Financial wellbeing in Australia declines



Amid rising interest rates and cost of living pressures, the health of finances among Australians saw a slight decline in 2022.
It now stood at 50 points out of a possible 100, a 2.6 point increase from March 2020 but a 1.1 point decrease from the previous year when it was 51.1.
Savvy’s Financial Wellbeing Report: The Changing State of Australians' Finances by the Commonwealth Bank and University of Melbourne’s Melbourne Institute used five metrics for the survey:
• Level of savings relative to similarly aged individuals;
• Any payment problems in the last year;
• Ability to cover usual monthly expenses;
• Months where expenditure exceeded income by 80%; and
• Number of days where a respondent had the ability to raise one- or six-months’ expenses from available savings or credit.
The financial wellbeing categories of “Having Trouble” and “Just Coping”, as judged by the report, increased by 1.5 points over March 2021 and March 2022.
The number of Australians living paycheque to paycheque and the proportion of Australians without adequate rainy-day savings also rose.
Financial wellbeing decreased across all age brackets but Australians from the Silent Generation, who were now in their 80s, had the largest fall of 1.7 points. Next were Baby Boomers at -1.1 points followed by Gen X and millennials at -1 point each. Generation Z’s wellbeing declined by 0.5 points.
Geographically, the highest average levels of financial wellbeing in the country were recorded in the ACT and Victoria. The lowest levels were in the Northern Territory and Queensland.
All Australian states and territories recorded overall decreases, chalked up to rising expenditures and worsening consumer sentiment.
Perhaps due to economic uncertainties, savings levels had grown in the past year. Median savings balances were now 46% higher than pre-pandemic levels. Part of this rise in precautionary savings was attributed to caution around Government interventions like JobSeeker and JobKeeper being stopped.
There was a six-point increase in the number of Australians who were consistently spending at high levels i.e. over 80% of their income which damaged their capacity to save regularly.

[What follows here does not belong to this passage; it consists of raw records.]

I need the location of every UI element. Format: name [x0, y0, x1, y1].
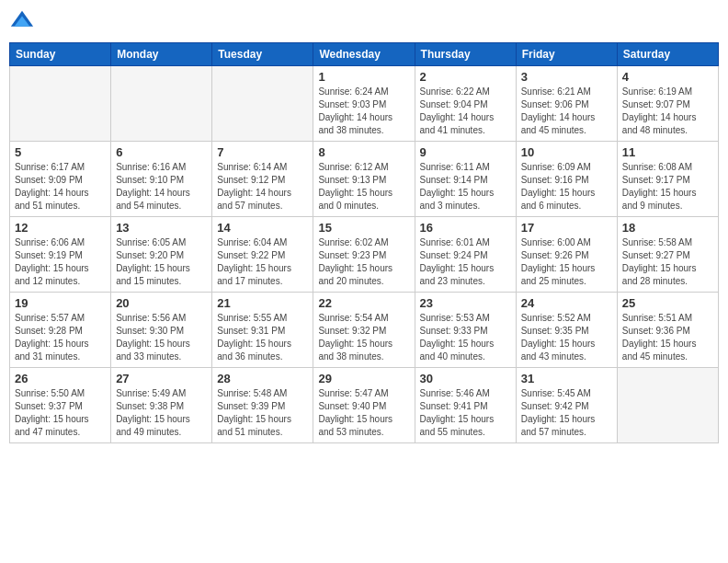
day-number: 4 — [622, 70, 713, 84]
cell-info: Sunrise: 6:09 AM Sunset: 9:16 PM Dayligh… — [521, 161, 612, 213]
day-number: 7 — [217, 145, 308, 159]
calendar-cell: 27Sunrise: 5:49 AM Sunset: 9:38 PM Dayli… — [111, 368, 212, 443]
cell-info: Sunrise: 6:00 AM Sunset: 9:26 PM Dayligh… — [521, 236, 612, 288]
calendar-cell: 31Sunrise: 5:45 AM Sunset: 9:42 PM Dayli… — [516, 368, 617, 443]
day-number: 13 — [116, 221, 207, 235]
weekday-header-monday: Monday — [111, 43, 212, 66]
page-header — [9, 9, 719, 35]
calendar-cell: 5Sunrise: 6:17 AM Sunset: 9:09 PM Daylig… — [10, 142, 111, 217]
weekday-header-friday: Friday — [516, 43, 617, 66]
calendar-cell: 12Sunrise: 6:06 AM Sunset: 9:19 PM Dayli… — [10, 217, 111, 293]
day-number: 18 — [622, 221, 713, 235]
day-number: 3 — [521, 70, 612, 84]
cell-info: Sunrise: 6:14 AM Sunset: 9:12 PM Dayligh… — [217, 161, 308, 213]
cell-info: Sunrise: 6:06 AM Sunset: 9:19 PM Dayligh… — [15, 236, 106, 288]
cell-info: Sunrise: 5:49 AM Sunset: 9:38 PM Dayligh… — [116, 387, 207, 439]
day-number: 16 — [420, 221, 511, 235]
calendar-cell — [111, 66, 212, 142]
cell-info: Sunrise: 6:01 AM Sunset: 9:24 PM Dayligh… — [420, 236, 511, 288]
day-number: 14 — [217, 221, 308, 235]
cell-info: Sunrise: 6:22 AM Sunset: 9:04 PM Dayligh… — [420, 86, 511, 137]
day-number: 28 — [217, 372, 308, 385]
calendar-cell — [617, 368, 718, 443]
cell-info: Sunrise: 6:24 AM Sunset: 9:03 PM Dayligh… — [318, 86, 409, 137]
cell-info: Sunrise: 5:53 AM Sunset: 9:33 PM Dayligh… — [420, 312, 511, 363]
calendar-cell: 25Sunrise: 5:51 AM Sunset: 9:36 PM Dayli… — [617, 293, 718, 368]
calendar-cell: 13Sunrise: 6:05 AM Sunset: 9:20 PM Dayli… — [111, 217, 212, 293]
cell-info: Sunrise: 5:56 AM Sunset: 9:30 PM Dayligh… — [116, 312, 207, 363]
calendar-cell: 23Sunrise: 5:53 AM Sunset: 9:33 PM Dayli… — [415, 293, 516, 368]
day-number: 11 — [622, 145, 713, 159]
weekday-header-saturday: Saturday — [617, 43, 718, 66]
calendar-table: SundayMondayTuesdayWednesdayThursdayFrid… — [9, 42, 719, 443]
cell-info: Sunrise: 6:16 AM Sunset: 9:10 PM Dayligh… — [116, 161, 207, 213]
calendar-cell: 28Sunrise: 5:48 AM Sunset: 9:39 PM Dayli… — [212, 368, 313, 443]
cell-info: Sunrise: 6:02 AM Sunset: 9:23 PM Dayligh… — [318, 236, 409, 288]
day-number: 17 — [521, 221, 612, 235]
day-number: 30 — [420, 372, 511, 385]
day-number: 6 — [116, 145, 207, 159]
logo-icon — [9, 9, 35, 35]
day-number: 25 — [622, 296, 713, 310]
cell-info: Sunrise: 5:55 AM Sunset: 9:31 PM Dayligh… — [217, 312, 308, 363]
cell-info: Sunrise: 5:46 AM Sunset: 9:41 PM Dayligh… — [420, 387, 511, 439]
cell-info: Sunrise: 5:45 AM Sunset: 9:42 PM Dayligh… — [521, 387, 612, 439]
day-number: 26 — [15, 372, 106, 385]
calendar-cell: 19Sunrise: 5:57 AM Sunset: 9:28 PM Dayli… — [10, 293, 111, 368]
day-number: 10 — [521, 145, 612, 159]
calendar-cell: 14Sunrise: 6:04 AM Sunset: 9:22 PM Dayli… — [212, 217, 313, 293]
cell-info: Sunrise: 6:05 AM Sunset: 9:20 PM Dayligh… — [116, 236, 207, 288]
day-number: 1 — [318, 70, 409, 84]
calendar-cell: 16Sunrise: 6:01 AM Sunset: 9:24 PM Dayli… — [415, 217, 516, 293]
calendar-cell: 18Sunrise: 5:58 AM Sunset: 9:27 PM Dayli… — [617, 217, 718, 293]
day-number: 20 — [116, 296, 207, 310]
calendar-cell: 9Sunrise: 6:11 AM Sunset: 9:14 PM Daylig… — [415, 142, 516, 217]
day-number: 15 — [318, 221, 409, 235]
calendar-cell: 26Sunrise: 5:50 AM Sunset: 9:37 PM Dayli… — [10, 368, 111, 443]
weekday-header-sunday: Sunday — [10, 43, 111, 66]
weekday-header-thursday: Thursday — [415, 43, 516, 66]
cell-info: Sunrise: 5:51 AM Sunset: 9:36 PM Dayligh… — [622, 312, 713, 363]
cell-info: Sunrise: 6:12 AM Sunset: 9:13 PM Dayligh… — [318, 161, 409, 213]
calendar-cell: 2Sunrise: 6:22 AM Sunset: 9:04 PM Daylig… — [415, 66, 516, 142]
calendar-cell: 6Sunrise: 6:16 AM Sunset: 9:10 PM Daylig… — [111, 142, 212, 217]
day-number: 8 — [318, 145, 409, 159]
cell-info: Sunrise: 5:48 AM Sunset: 9:39 PM Dayligh… — [217, 387, 308, 439]
calendar-cell: 15Sunrise: 6:02 AM Sunset: 9:23 PM Dayli… — [313, 217, 415, 293]
cell-info: Sunrise: 5:57 AM Sunset: 9:28 PM Dayligh… — [15, 312, 106, 363]
calendar-cell: 20Sunrise: 5:56 AM Sunset: 9:30 PM Dayli… — [111, 293, 212, 368]
calendar-cell: 7Sunrise: 6:14 AM Sunset: 9:12 PM Daylig… — [212, 142, 313, 217]
day-number: 2 — [420, 70, 511, 84]
day-number: 24 — [521, 296, 612, 310]
day-number: 19 — [15, 296, 106, 310]
calendar-cell: 1Sunrise: 6:24 AM Sunset: 9:03 PM Daylig… — [313, 66, 415, 142]
cell-info: Sunrise: 6:19 AM Sunset: 9:07 PM Dayligh… — [622, 86, 713, 137]
calendar-cell: 17Sunrise: 6:00 AM Sunset: 9:26 PM Dayli… — [516, 217, 617, 293]
day-number: 29 — [318, 372, 409, 385]
day-number: 31 — [521, 372, 612, 385]
cell-info: Sunrise: 6:11 AM Sunset: 9:14 PM Dayligh… — [420, 161, 511, 213]
cell-info: Sunrise: 6:04 AM Sunset: 9:22 PM Dayligh… — [217, 236, 308, 288]
day-number: 21 — [217, 296, 308, 310]
logo — [9, 9, 39, 35]
day-number: 5 — [15, 145, 106, 159]
cell-info: Sunrise: 5:58 AM Sunset: 9:27 PM Dayligh… — [622, 236, 713, 288]
weekday-header-tuesday: Tuesday — [212, 43, 313, 66]
cell-info: Sunrise: 5:54 AM Sunset: 9:32 PM Dayligh… — [318, 312, 409, 363]
cell-info: Sunrise: 6:08 AM Sunset: 9:17 PM Dayligh… — [622, 161, 713, 213]
day-number: 12 — [15, 221, 106, 235]
calendar-cell — [212, 66, 313, 142]
day-number: 9 — [420, 145, 511, 159]
calendar-cell: 24Sunrise: 5:52 AM Sunset: 9:35 PM Dayli… — [516, 293, 617, 368]
calendar-cell: 11Sunrise: 6:08 AM Sunset: 9:17 PM Dayli… — [617, 142, 718, 217]
day-number: 22 — [318, 296, 409, 310]
cell-info: Sunrise: 5:47 AM Sunset: 9:40 PM Dayligh… — [318, 387, 409, 439]
calendar-cell: 30Sunrise: 5:46 AM Sunset: 9:41 PM Dayli… — [415, 368, 516, 443]
day-number: 27 — [116, 372, 207, 385]
cell-info: Sunrise: 5:50 AM Sunset: 9:37 PM Dayligh… — [15, 387, 106, 439]
cell-info: Sunrise: 5:52 AM Sunset: 9:35 PM Dayligh… — [521, 312, 612, 363]
calendar-cell: 29Sunrise: 5:47 AM Sunset: 9:40 PM Dayli… — [313, 368, 415, 443]
calendar-cell: 8Sunrise: 6:12 AM Sunset: 9:13 PM Daylig… — [313, 142, 415, 217]
weekday-header-wednesday: Wednesday — [313, 43, 415, 66]
calendar-cell: 10Sunrise: 6:09 AM Sunset: 9:16 PM Dayli… — [516, 142, 617, 217]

“Though the good old days of near zero interest rates are over, people who are struggling to make ends meet may be hampered by paying ongoing high-interest debts such as credit cards,” observed Savvy spokesperson and financial expert Adrian Edlington.
Some of his recommendations to wrangle debt include setting a strict budget and potentially consolidating debts using a personal loan.
“This allows households to ease some of the pressure of debt and put them on a path to debt freedom, saving more, and greater financial wellbeing,” Edlington added.